The Cliff Problem with Chain-of-Thought
When you ask a language model to "think step by step," it works surprisingly well. This technique, called chain-of-thought (CoT), has become one of the most popular ways to get better answers out of AI models. But there's a hidden failure mode that nobody talks about.
What is chain-of-thought?
Normally, a model takes a question and jumps straight to an answer. Chain-of-thought adds intermediate steps. Instead of "What is 3 + 5 2? Answer: 13," the model writes out "3 + 5 2. First, 5 * 2 = 10. Then, 3 + 10 = 13. Answer: 13."
Those intermediate steps help the model keep track of complex reasoning. It's like showing your work on a math test.
The experiment
I trained small transformer models on a multi-step arithmetic task. The model gets a starting number and a chain of operations: add 7, multiply by 3, subtract 2, and so on. It needs to track the running total through each step and predict the final value.
I compared three approaches:
Standard transformer: takes the full sequence of operations and predicts the answer directly. No intermediate work shown. The model has to figure out how to track state internally.
Token chain-of-thought: after each operation, the model writes out the intermediate answer as actual text. "3 + 7 = 10, * 3 = 30, - 2 = 28." Each step is explicitly supervised during training.
Latent thought vectors: instead of writing answers between steps as text, the model produces a continuous vector (a list of numbers, not a word) that captures its "thinking" and feeds it into the next step. These aren't human-readable, they're the model's internal notes. Trained end-to-end: the model learns what information to put in these vectors on its own.
The training setup
All three models trained on chains of length 3 to 25 (meaning 3 to 25 operations in a row). Then I tested them on lengths they'd never seen: 5, 10, 15, 20 (within training range) and 30, 40, 50 (beyond it).

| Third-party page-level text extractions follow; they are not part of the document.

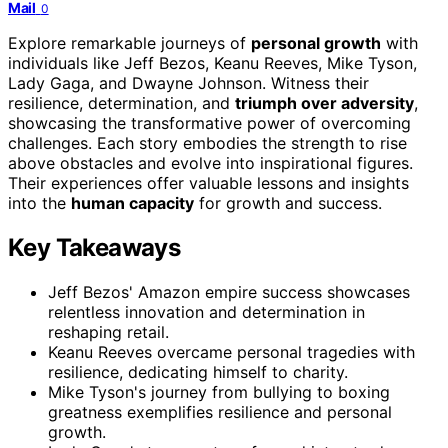
Mail
0
Explore remarkable journeys of
personal growth
with
individuals like Jeff Bezos, Keanu Reeves, Mike Tyson,
Lady Gaga, and Dwayne Johnson. Witness their
resilience, determination, and
triumph over adversity
,
showcasing the transformative power of overcoming
challenges. Each story embodies the strength to rise
above obstacles and evolve into inspirational figures.
Their experiences offer valuable lessons and insights
into the
human capacity
for growth and success.
Key Takeaways
Jeff Bezos' Amazon empire success showcases
relentless innovation and determination in
reshaping retail.
Keanu Reeves overcame personal tragedies with
resilience, dedicating himself to charity.
Mike Tyson's journey from bullying to boxing
greatness exemplifies resilience and personal
growth.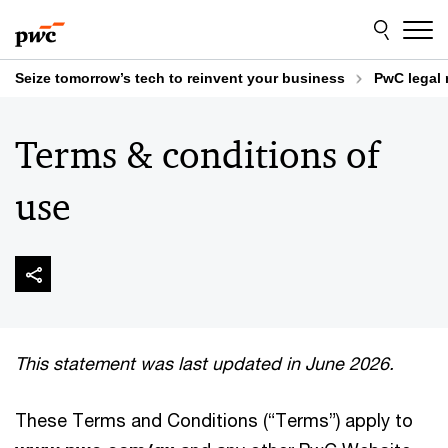
Skip
Skip
to
to
content
footer
Seize tomorrow’s tech to reinvent your business
PwC legal 
Terms & conditions of
use
This statement was last updated in June 2026.
These Terms and Conditions (“Terms”) apply to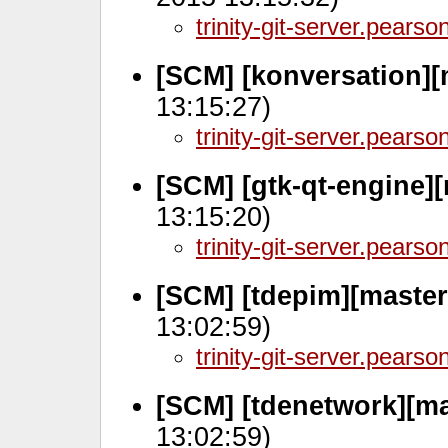
trinity-git-server.pears
[SCM] [konversation][
13:15:27)
trinity-git-server.pears
[SCM] [gtk-qt-engine]
13:15:20)
trinity-git-server.pears
[SCM] [tdepim][master
13:02:59)
trinity-git-server.pears
[SCM] [tdenetwork][ma
13:02:59)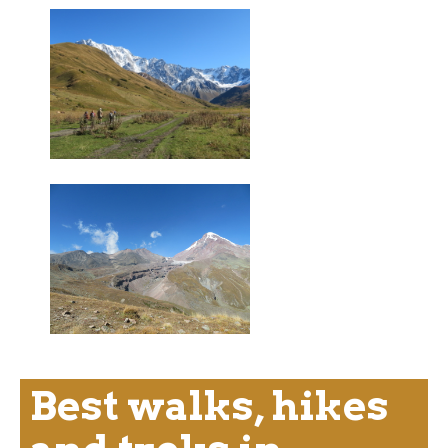
Best walks, hikes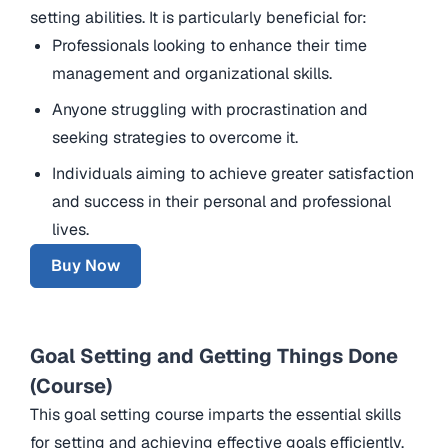
setting abilities. It is particularly beneficial for:
Professionals looking to enhance their time
management and organizational skills.
Anyone struggling with procrastination and
seeking strategies to overcome it.
Individuals aiming to achieve greater satisfaction
and success in their personal and professional
lives.
Buy Now
Goal Setting and Getting Things Done
(Course)
This goal setting course imparts the essential skills
for setting and achieving effective goals efficiently.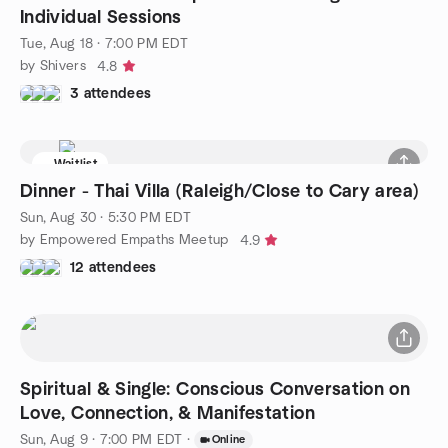
Individual Sessions
Tue, Aug 18 · 7:00 PM EDT
by Shivers
4.8
3 attendees
Waitlist
Dinner - Thai Villa (Raleigh/Close to Cary area)
Sun, Aug 30 · 5:30 PM EDT
by Empowered Empaths Meetup
4.9
12 attendees
Spiritual & Single: Conscious Conversation on
Love, Connection, & Manifestation
Sun, Aug 9 · 7:00 PM EDT
·
Online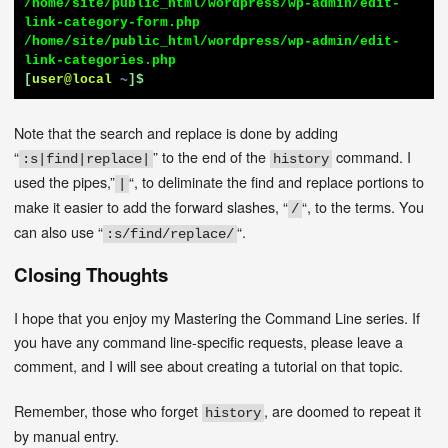
/home/site/public_html/wordpress/wp-admin/edit-
link-category-form.php

/home/site/public_html/wordpress/wp-admin/edit-
[
user@local
~
]$
Note that the search and replace is done by adding
“
” to the end of the
command. I
:s|find|replace|
history
used the pipes,”
“, to deliminate the find and replace portions to
|
make it easier to add the forward slashes, “
“, to the terms. You
/
can also use “
“.
:s/find/replace/
Closing Thoughts
I hope that you enjoy my Mastering the Command Line series. If
you have any command line-specific requests, please leave a
comment, and I will see about creating a tutorial on that topic.
Remember, those who forget
, are doomed to repeat it
history
by manual entry.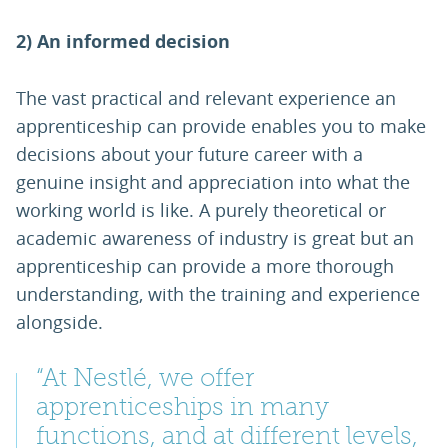
2) An informed decision
The vast practical and relevant experience an
apprenticeship can provide enables you to make
decisions about your future career with a
genuine insight and appreciation into what the
working world is like. A purely theoretical or
academic awareness of industry is great but an
apprenticeship can provide a more thorough
understanding, with the training and experience
alongside.
“At Nestlé, we offer
apprenticeships in many
functions, and at different levels,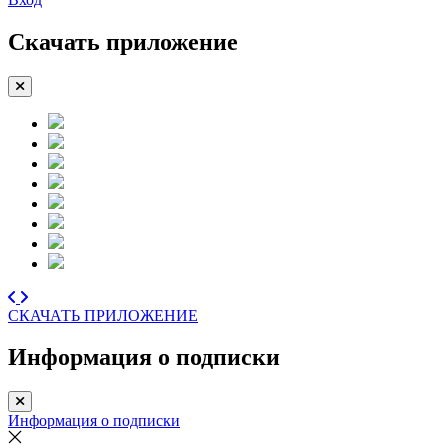
Скачать приложение
СКАЧАТЬ ПРИЛОЖЕНИЕ
Информация о подписки
Информация о подписки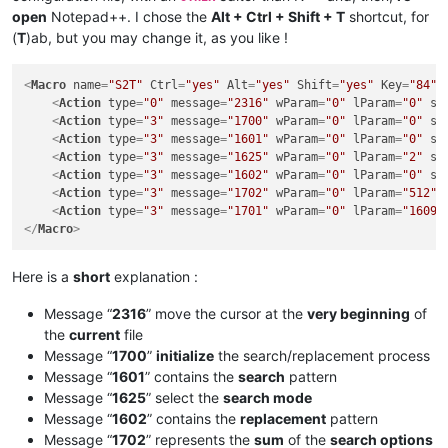
open
Notepad++. I chose the
Alt + Ctrl + Shift + T
shortcut, for
(
T
)ab, but you may change it, as you like !
<
Macro
name
=
"S2T"
Ctrl
=
"yes"
Alt
=
"yes"
Shift
=
"yes"
Key
=
"84"
>
<
Action
type
=
"0"
message
=
"2316"
wParam
=
"0"
lParam
=
"0"
sP
<
Action
type
=
"3"
message
=
"1700"
wParam
=
"0"
lParam
=
"0"
sP
<
Action
type
=
"3"
message
=
"1601"
wParam
=
"0"
lParam
=
"0"
sP
<
Action
type
=
"3"
message
=
"1625"
wParam
=
"0"
lParam
=
"2"
sP
<
Action
type
=
"3"
message
=
"1602"
wParam
=
"0"
lParam
=
"0"
sP
<
Action
type
=
"3"
message
=
"1702"
wParam
=
"0"
lParam
=
"512"
<
Action
type
=
"3"
message
=
"1701"
wParam
=
"0"
lParam
=
"1609"
</
Macro
>
Here is a
short
explanation :
Message “
2316
” move the cursor at the
very beginning
of
the
current
file
Message “
1700
”
initialize
the search/replacement process
Message “
1601
” contains the
search
pattern
Message “
1625
” select the
search mode
Message “
1602
” contains the
replacement
pattern
Message “
1702
” represents the
sum
of the
search options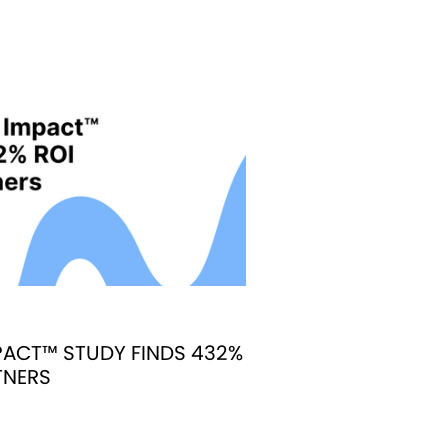
ACT™ STUDY FINDS 432%
TNERS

The key question: what happens when you ask the model to handle a longer chain than anything it trained on?
The cliff
The standard transformer learned almost nothing. 1-3% accuracy across all lengths. Without any intermediate reasoning, it just can't track a number through a long sequence of operations.
Token chain-of-thought was perfect inside the training range. 100% at length 20. Then it fell off a cliff. 0.2% at length 30. 0% at length 50. The model memorized the pattern of writing intermediate answers at the lengths it saw during training. The moment you push one step past that, it completely breaks. Not a gradual decline. A cliff.
Latent thought vectors got lower absolute accuracy (3-5%) but the behavior was completely different. It scored about the same at length 5 as it did at length 50. Basically flat. No cliff. It generalized to lengths it never trained on, even though nobody told it how.
Why the cliff happens
Token CoT encodes its reasoning in the same format as its training data: text tokens at specific positions. The model learns "at position 20, I should be producing an answer." At position 30? It's never done that. The positional pattern breaks.
Latent thought vectors don't have this problem because continuous vectors don't have hard positional boundaries. The model learns a general strategy ("compress my running state into this vector and pass it forward"), and that strategy doesn't know or care how many times it's been applied. It just keeps going.
Why this matters
The token-CoT result looks amazing on a benchmark. 100% accuracy. You'd ship it with confidence. But the moment a real-world problem requires even slightly longer reasoning than what was in the training data, it collapses completely. And you won't know until it happens.
The latent thought approach has lower peak accuracy because learning to represent numbers as geometry in a continuous space is genuinely harder than predicting the next text token. But its failure mode is graceful degradation instead of a cliff.
If you care about reliability, the cliff is the thing to worry about. A system that scores 4% consistently is predictable. A system that scores 100% in-distribution and 0% out-of-distribution is dangerous.
Code
The experiment is in uncertainty-driven-memory (latent_thought_experiment.py and latent_thought_v2.py).